◆ Aim of the task ◆
Strip out the pictures and output each remaining line of the data word for word.

◆ Dataset ◆
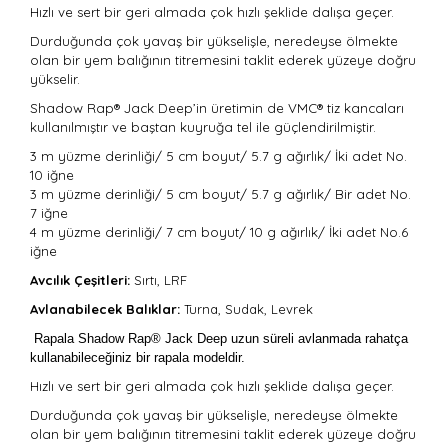
Hızlı ve sert bir geri almada çok hızlı şeklide dalışa geçer.
Durduğunda çok yavaş bir yükselişle, neredeyse ölmekte
olan bir yem balığının titremesini taklit ederek yüzeye doğru
yükselir.
Shadow Rap® Jack Deep’in üretimin de VMC® tiz kancaları
kullanılmıştır ve baştan kuyruğa tel ile güçlendirilmiştir.
3 m yüzme derinliği/ 5 cm boyut/ 5.7 g ağırlık/ İki adet No.
10 iğne
3 m yüzme derinliği/ 5 cm boyut/ 5.7 g ağırlık/ Bir adet No.
7 iğne
4 m yüzme derinliği/ 7 cm boyut/ 10 g ağırlık/ İki adet No.6
iğne
Avcılık Çeşitleri:
Sırtı, LRF
Avlanabilecek Balıklar:
Turna, Sudak, Levrek
Rapala Shadow Rap® Jack Deep uzun süreli avlanmada rahatça
kullanabileceğiniz bir rapala modeldir.
Hızlı ve sert bir geri almada çok hızlı şeklide dalışa geçer.
Durduğunda çok yavaş bir yükselişle, neredeyse ölmekte
olan bir yem balığının titremesini taklit ederek yüzeye doğru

◆ The answer ◆
Hızlı ve sert bir geri almada çok hızlı şeklide dalışa geçer.
Durduğunda çok yavaş bir yükselişle, neredeyse ölmekte
olan bir yem balığının titremesini taklit ederek yüzeye doğru
yükselir.
Shadow Rap® Jack Deep’in üretimin de VMC® tiz kancaları
kullanılmıştır ve baştan kuyruğa tel ile güçlendirilmiştir.
3 m yüzme derinliği/ 5 cm boyut/ 5.7 g ağırlık/ İki adet No.
10 iğne
3 m yüzme derinliği/ 5 cm boyut/ 5.7 g ağırlık/ Bir adet No.
7 iğne
4 m yüzme derinliği/ 7 cm boyut/ 10 g ağırlık/ İki adet No.6
iğne
Avcılık Çeşitleri:
Sırtı, LRF
Avlanabilecek Balıklar:
Turna, Sudak, Levrek
Rapala Shadow Rap® Jack Deep uzun süreli avlanmada rahatça
kullanabileceğiniz bir rapala modeldir.
Hızlı ve sert bir geri almada çok hızlı şeklide dalışa geçer.
Durduğunda çok yavaş bir yükselişle, neredeyse ölmekte
olan bir yem balığının titremesini taklit ederek yüzeye doğru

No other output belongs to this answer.